* [Task instructions]:
Look through the entries that follow and return each line that has the string "облачный".

***** Data provided *****

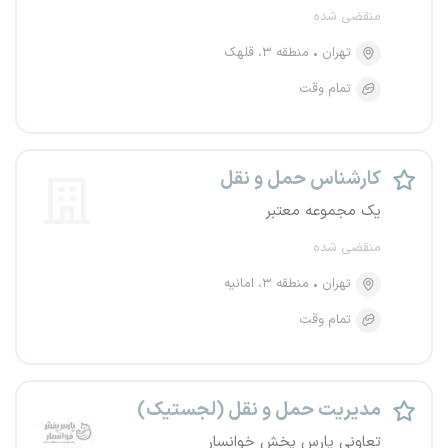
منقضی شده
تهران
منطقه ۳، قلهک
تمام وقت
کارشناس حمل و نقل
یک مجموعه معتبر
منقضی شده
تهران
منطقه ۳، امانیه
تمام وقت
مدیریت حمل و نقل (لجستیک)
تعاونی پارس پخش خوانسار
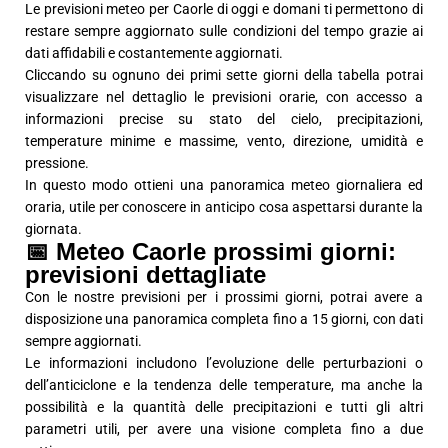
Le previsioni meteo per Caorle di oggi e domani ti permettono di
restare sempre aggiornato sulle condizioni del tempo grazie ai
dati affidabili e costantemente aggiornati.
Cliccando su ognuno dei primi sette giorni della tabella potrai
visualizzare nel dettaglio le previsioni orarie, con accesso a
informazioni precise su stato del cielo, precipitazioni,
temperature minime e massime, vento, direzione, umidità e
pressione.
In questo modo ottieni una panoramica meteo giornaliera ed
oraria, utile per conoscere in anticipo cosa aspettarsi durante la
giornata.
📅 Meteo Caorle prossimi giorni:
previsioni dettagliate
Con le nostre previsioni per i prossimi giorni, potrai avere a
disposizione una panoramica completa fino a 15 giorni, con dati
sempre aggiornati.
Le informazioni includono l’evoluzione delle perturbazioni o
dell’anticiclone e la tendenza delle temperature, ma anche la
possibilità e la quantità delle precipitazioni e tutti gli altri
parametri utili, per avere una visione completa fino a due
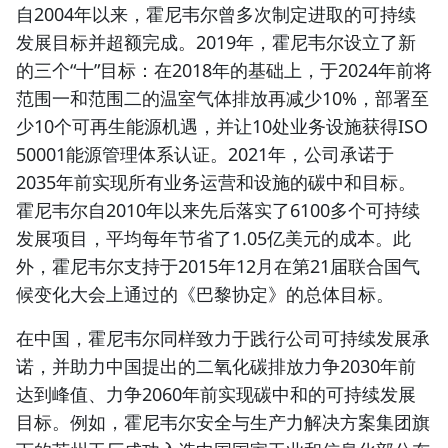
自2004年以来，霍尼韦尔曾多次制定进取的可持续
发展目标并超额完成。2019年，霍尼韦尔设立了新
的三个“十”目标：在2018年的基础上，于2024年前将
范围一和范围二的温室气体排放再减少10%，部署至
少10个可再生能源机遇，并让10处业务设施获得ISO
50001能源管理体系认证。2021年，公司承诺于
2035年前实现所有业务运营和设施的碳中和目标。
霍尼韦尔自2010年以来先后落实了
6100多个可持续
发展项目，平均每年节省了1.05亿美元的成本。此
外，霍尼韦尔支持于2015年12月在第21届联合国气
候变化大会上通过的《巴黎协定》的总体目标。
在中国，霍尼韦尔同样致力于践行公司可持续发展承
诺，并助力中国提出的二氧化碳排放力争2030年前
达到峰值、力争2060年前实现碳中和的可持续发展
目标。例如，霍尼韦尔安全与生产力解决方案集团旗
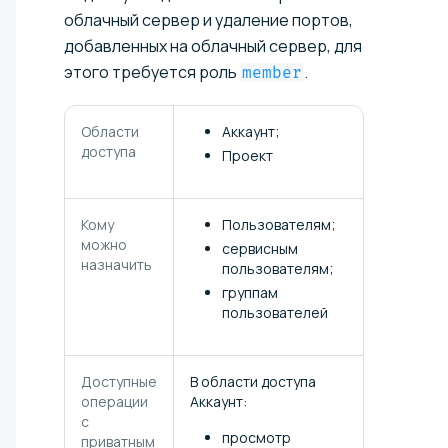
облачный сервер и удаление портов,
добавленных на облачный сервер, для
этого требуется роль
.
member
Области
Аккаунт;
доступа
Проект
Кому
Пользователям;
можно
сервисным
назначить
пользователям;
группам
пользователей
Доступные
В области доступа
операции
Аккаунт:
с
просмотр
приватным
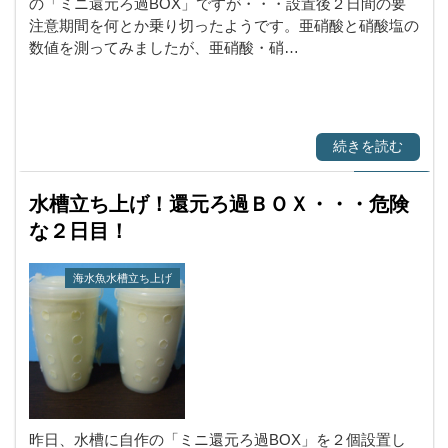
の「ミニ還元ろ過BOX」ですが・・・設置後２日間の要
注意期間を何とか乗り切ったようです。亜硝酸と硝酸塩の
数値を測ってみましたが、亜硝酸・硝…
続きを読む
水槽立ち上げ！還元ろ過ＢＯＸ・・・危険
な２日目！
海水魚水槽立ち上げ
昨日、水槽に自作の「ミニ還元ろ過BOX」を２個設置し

*****

* [Finished exercise]:
облачный сервер и удаление портов,
добавленных на облачный сервер, для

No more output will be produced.